Joyce Manor - Never Hungover Again
Epitaph, 2014
You know that feeling when you’re a teenager and you’ve been listening to Linkin Park and you hear punk rock for the first time and you feel like you have finally found your place in the world. You sell your Linkin Park, Limp Bizkit, Korn, and Slipknot CDs that you never really liked that much anyway at the Hastings down the street from your house and you proceed down the rabbit hole of this brand new world of angry young people and become an angry young person yourself. That is a lightning in a bottle feeling that you are only supposed to feel once in your life, and I felt it again in the opening minutes of Joyce Manor’s Never Hungover Again. That’s not me saying that Joyce Manor saved punk rock or anything like that, but there’s so much wild abandon in this masterfully brisk LP that it reminded me why I love this kind of music. Short, fast, loud, clever, catchy, and on repeat forever. It’s almost alchemical how replayable this album is. It never wears out, no song ever overstays its welcome. In a world of radio rock where the general MO is “repeat the chorus as many times you can in five-and-a-half minutes” (a model I have ranted on ad nauseum over the years), this is my kind of music.
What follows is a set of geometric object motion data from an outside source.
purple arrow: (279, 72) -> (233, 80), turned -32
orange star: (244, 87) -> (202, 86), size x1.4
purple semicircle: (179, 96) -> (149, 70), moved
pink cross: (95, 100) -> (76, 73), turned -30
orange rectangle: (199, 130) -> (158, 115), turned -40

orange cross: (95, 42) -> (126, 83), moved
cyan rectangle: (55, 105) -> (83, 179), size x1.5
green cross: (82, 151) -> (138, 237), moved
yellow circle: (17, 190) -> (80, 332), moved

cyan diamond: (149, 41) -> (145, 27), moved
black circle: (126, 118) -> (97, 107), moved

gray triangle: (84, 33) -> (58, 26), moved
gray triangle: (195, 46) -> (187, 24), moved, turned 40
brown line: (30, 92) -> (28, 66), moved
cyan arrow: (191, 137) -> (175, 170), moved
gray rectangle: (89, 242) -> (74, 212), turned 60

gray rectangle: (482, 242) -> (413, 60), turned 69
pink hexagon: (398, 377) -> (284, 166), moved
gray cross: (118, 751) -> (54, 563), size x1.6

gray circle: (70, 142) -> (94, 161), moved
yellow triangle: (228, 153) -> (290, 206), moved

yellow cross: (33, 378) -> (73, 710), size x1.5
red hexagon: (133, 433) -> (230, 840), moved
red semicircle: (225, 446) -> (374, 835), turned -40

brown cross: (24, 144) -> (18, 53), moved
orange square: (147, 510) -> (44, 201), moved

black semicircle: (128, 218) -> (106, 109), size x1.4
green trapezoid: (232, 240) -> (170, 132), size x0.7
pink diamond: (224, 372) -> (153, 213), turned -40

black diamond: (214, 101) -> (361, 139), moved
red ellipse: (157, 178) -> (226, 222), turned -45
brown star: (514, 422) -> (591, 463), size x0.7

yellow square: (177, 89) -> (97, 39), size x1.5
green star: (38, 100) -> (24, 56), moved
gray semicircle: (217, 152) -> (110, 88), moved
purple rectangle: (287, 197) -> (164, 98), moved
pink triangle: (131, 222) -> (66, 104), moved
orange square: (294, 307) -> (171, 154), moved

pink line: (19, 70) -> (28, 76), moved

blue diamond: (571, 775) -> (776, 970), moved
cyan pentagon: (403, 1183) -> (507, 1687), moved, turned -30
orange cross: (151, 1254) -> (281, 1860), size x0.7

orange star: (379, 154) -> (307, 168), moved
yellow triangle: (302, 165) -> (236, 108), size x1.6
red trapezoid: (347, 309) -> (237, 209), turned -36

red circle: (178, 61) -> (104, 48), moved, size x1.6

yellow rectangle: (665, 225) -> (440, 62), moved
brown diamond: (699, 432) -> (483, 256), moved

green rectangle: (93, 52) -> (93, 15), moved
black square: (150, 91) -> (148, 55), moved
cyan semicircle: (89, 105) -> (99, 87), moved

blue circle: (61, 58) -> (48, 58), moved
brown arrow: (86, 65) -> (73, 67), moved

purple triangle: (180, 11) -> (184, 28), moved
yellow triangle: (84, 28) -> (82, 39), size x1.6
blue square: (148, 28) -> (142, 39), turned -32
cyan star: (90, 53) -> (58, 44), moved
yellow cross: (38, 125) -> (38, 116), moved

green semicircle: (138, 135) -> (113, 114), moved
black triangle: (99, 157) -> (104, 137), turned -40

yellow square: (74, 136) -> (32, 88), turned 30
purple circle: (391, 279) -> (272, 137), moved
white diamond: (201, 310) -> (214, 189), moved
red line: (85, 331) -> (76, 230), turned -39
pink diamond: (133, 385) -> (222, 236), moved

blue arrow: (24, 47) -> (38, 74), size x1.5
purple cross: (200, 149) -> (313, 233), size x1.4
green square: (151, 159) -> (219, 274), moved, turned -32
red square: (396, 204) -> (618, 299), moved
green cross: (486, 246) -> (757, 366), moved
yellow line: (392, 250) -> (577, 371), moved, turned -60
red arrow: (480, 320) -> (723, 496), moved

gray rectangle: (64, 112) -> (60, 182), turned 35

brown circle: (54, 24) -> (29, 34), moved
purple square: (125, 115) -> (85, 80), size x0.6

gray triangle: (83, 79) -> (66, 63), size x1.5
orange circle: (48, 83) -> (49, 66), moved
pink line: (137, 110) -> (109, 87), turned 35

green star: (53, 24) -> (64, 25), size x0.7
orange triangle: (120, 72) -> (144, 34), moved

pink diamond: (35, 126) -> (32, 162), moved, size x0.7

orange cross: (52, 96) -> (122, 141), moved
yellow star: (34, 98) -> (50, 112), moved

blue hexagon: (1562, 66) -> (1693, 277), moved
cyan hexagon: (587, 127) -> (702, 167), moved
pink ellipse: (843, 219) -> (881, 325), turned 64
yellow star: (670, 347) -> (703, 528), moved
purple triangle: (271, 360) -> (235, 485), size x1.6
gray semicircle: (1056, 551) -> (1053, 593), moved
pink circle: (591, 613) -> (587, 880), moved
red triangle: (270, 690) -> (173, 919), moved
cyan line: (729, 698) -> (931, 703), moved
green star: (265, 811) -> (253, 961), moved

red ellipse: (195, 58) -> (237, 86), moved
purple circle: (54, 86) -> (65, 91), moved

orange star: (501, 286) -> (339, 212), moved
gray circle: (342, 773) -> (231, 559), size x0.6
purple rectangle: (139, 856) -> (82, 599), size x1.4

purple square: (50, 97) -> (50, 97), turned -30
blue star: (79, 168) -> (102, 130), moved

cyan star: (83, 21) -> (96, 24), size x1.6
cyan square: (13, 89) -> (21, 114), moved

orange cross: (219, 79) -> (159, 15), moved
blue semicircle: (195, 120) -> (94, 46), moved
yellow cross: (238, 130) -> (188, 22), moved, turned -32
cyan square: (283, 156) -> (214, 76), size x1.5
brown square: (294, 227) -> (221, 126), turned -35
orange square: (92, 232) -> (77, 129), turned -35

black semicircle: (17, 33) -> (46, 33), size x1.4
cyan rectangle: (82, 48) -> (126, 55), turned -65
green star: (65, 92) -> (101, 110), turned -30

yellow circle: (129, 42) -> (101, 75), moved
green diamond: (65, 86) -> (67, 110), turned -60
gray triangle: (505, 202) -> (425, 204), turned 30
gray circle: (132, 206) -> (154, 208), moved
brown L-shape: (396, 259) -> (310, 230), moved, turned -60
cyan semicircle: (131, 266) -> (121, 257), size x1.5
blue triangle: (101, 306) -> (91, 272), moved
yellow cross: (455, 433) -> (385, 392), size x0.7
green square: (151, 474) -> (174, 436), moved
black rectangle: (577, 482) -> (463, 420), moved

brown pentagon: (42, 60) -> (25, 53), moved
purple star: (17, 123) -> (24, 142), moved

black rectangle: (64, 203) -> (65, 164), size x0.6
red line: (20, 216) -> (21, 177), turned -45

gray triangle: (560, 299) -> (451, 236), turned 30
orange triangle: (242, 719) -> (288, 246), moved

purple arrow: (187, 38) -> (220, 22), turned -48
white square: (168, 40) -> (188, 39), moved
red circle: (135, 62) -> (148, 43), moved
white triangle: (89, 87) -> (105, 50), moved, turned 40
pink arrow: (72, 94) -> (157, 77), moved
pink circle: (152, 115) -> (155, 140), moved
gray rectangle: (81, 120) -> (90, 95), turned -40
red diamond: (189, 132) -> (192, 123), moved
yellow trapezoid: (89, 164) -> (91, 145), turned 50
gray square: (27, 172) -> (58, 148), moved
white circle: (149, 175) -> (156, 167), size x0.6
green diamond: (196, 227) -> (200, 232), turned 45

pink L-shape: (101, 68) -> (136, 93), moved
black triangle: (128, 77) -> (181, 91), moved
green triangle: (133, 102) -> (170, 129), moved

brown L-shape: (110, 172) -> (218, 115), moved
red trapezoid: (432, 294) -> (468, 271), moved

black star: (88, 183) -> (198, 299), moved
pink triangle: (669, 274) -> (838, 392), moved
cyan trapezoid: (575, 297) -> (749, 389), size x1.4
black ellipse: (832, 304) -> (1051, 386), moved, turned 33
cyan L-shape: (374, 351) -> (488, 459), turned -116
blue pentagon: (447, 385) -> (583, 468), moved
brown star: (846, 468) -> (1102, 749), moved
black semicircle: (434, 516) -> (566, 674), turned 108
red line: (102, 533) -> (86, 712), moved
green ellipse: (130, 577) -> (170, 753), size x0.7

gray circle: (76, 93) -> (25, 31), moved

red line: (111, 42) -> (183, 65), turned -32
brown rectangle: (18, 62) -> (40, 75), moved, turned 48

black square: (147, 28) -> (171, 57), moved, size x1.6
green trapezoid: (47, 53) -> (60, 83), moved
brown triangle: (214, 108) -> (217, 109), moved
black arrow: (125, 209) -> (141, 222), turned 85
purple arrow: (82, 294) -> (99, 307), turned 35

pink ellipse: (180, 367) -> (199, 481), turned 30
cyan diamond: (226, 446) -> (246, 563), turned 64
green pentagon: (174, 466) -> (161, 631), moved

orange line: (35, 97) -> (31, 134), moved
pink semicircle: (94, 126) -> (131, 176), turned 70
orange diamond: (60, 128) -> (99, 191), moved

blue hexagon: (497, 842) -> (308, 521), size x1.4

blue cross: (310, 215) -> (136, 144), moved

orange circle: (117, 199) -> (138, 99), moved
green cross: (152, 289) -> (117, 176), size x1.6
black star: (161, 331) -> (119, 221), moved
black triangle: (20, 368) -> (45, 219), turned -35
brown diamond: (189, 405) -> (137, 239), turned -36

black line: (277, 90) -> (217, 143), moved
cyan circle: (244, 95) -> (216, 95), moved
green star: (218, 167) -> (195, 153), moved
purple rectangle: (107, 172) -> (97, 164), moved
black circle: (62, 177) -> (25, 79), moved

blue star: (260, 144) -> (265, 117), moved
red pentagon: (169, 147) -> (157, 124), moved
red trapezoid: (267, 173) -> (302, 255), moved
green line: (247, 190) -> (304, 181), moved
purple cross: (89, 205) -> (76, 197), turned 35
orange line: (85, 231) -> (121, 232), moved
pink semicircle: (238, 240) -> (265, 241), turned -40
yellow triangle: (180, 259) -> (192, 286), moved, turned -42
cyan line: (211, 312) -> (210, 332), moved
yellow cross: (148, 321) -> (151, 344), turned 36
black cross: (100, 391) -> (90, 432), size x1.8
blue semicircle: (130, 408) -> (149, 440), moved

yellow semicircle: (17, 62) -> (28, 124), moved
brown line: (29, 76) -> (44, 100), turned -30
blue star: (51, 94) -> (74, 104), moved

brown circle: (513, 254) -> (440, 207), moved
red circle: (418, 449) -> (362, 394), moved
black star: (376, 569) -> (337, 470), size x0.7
Though it would be easy to say Never Hungover Again was my most played album of the decade by virtue of its short runtime, I still listened to this album twice as much as the next closest contender. That doesn’t even take into account the fact that I didn’t get into this one until 2016, and I felt like I was making up for lost time. How had something so perfectly suited for my ear-holes evaded them for this long? How could I let something like this happen? How could I prevent something like this from happening again in the future? The white-hot love I feel for this record is so pure.